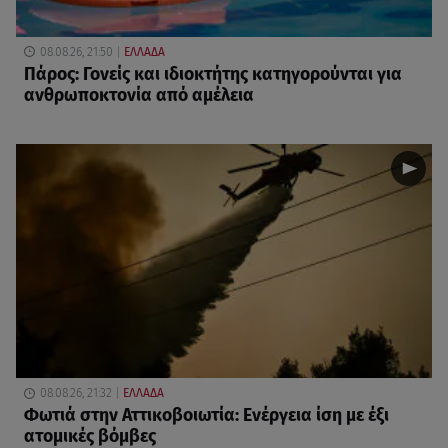
08.08.26, 21:50
ΕΛΛΑΔΑ
Πάρος: Γονείς και ιδιοκτήτης κατηγορούνται για
ανθρωποκτονία από αμέλεια
08.08.26, 21:32
ΕΛΛΑΔΑ
Φωτιά στην Αττικοβοιωτία: Ενέργεια ίση με έξι
ατομικές βόμβες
====
EXERCISE:
Omit the pictures, and quote the material above exactly as given.

ANSWER SPACE:
08.08.26, 21:50
ΕΛΛΑΔΑ
Πάρος: Γονείς και ιδιοκτήτης κατηγορούνται για
ανθρωποκτονία από αμέλεια
08.08.26, 21:32
ΕΛΛΑΔΑ
Φωτιά στην Αττικοβοιωτία: Ενέργεια ίση με έξι
ατομικές βόμβες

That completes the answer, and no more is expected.